**WHAT THE TASK ASKS**
Here is the task for the records below: repeat exactly the lines from the one with "Boice's findings, detailed in" to the one with "nine times more pages yearly", both included, and nothing else.

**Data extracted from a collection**
______________________________
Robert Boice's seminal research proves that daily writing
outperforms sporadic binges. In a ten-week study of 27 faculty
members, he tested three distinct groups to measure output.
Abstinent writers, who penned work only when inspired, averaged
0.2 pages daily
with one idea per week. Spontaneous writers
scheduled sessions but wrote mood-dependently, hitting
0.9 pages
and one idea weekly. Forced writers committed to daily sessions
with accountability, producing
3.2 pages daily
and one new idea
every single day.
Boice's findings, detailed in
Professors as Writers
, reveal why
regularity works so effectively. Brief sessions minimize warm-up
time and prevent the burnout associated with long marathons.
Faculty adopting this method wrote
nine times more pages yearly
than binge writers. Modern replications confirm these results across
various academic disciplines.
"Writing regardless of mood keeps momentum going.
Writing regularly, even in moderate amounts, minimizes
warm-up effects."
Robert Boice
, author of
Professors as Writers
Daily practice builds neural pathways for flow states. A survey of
______________________________
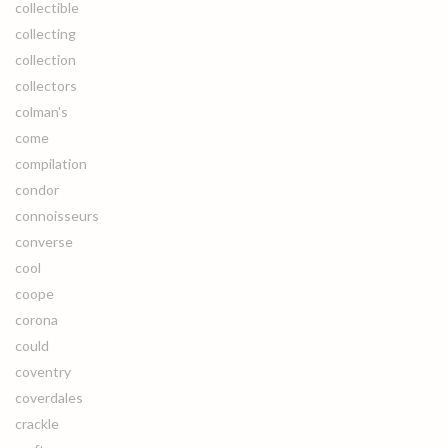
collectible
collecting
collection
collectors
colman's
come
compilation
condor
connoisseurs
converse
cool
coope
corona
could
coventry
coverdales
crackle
______________________________
**SOLUTION BELOW**
Boice's findings, detailed in
Professors as Writers
, reveal why
regularity works so effectively. Brief sessions minimize warm-up
time and prevent the burnout associated with long marathons.
Faculty adopting this method wrote
nine times more pages yearly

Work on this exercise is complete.